(Extracted data entries)
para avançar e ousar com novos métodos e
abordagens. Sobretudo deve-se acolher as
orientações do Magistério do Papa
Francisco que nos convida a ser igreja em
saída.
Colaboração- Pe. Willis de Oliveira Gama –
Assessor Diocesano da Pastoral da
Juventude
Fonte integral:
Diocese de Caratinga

## Exercise
All of the entries should be transcribed exactly as they appear.

## Exercise solution
para avançar e ousar com novos métodos e
abordagens. Sobretudo deve-se acolher as
orientações do Magistério do Papa
Francisco que nos convida a ser igreja em
saída.
Colaboração- Pe. Willis de Oliveira Gama –
Assessor Diocesano da Pastoral da
Juventude
Fonte integral:
Diocese de Caratinga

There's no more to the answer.